__WHAT TO PRODUCE__: Could you please repeat the data below word for word?

__DATA FOR PROCESSING__:
######
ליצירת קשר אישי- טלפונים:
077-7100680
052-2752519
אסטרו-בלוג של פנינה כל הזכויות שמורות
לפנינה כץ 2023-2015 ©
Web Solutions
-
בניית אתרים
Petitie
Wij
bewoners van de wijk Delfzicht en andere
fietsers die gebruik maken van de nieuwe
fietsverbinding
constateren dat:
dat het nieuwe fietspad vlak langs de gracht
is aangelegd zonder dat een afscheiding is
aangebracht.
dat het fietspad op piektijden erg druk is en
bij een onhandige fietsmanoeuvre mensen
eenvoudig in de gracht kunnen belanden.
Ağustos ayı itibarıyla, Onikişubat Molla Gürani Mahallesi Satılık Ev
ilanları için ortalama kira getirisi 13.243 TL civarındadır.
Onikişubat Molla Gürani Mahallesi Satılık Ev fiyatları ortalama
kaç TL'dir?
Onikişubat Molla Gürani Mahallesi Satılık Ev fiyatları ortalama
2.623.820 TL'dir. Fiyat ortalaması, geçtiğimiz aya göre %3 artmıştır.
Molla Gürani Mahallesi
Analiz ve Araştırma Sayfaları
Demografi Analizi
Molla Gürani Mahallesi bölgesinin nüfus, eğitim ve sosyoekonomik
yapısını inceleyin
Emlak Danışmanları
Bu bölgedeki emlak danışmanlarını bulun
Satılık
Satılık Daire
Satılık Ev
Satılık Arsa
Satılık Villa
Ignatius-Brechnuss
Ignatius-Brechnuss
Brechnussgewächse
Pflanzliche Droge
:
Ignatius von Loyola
######
__ANSWER FOR THIS EXERCISE__:
ליצירת קשר אישי- טלפונים:
077-7100680
052-2752519
אסטרו-בלוג של פנינה כל הזכויות שמורות
לפנינה כץ 2023-2015 ©
Web Solutions
-
בניית אתרים
Petitie
Wij
bewoners van de wijk Delfzicht en andere
fietsers die gebruik maken van de nieuwe
fietsverbinding
constateren dat:
dat het nieuwe fietspad vlak langs de gracht
is aangelegd zonder dat een afscheiding is
aangebracht.
dat het fietspad op piektijden erg druk is en
bij een onhandige fietsmanoeuvre mensen
eenvoudig in de gracht kunnen belanden.
Ağustos ayı itibarıyla, Onikişubat Molla Gürani Mahallesi Satılık Ev
ilanları için ortalama kira getirisi 13.243 TL civarındadır.
Onikişubat Molla Gürani Mahallesi Satılık Ev fiyatları ortalama
kaç TL'dir?
Onikişubat Molla Gürani Mahallesi Satılık Ev fiyatları ortalama
2.623.820 TL'dir. Fiyat ortalaması, geçtiğimiz aya göre %3 artmıştır.
Molla Gürani Mahallesi
Analiz ve Araştırma Sayfaları
Demografi Analizi
Molla Gürani Mahallesi bölgesinin nüfus, eğitim ve sosyoekonomik
yapısını inceleyin
Emlak Danışmanları
Bu bölgedeki emlak danışmanlarını bulun
Satılık
Satılık Daire
Satılık Ev
Satılık Arsa
Satılık Villa
Ignatius-Brechnuss
Ignatius-Brechnuss
Brechnussgewächse
Pflanzliche Droge
:
Ignatius von Loyola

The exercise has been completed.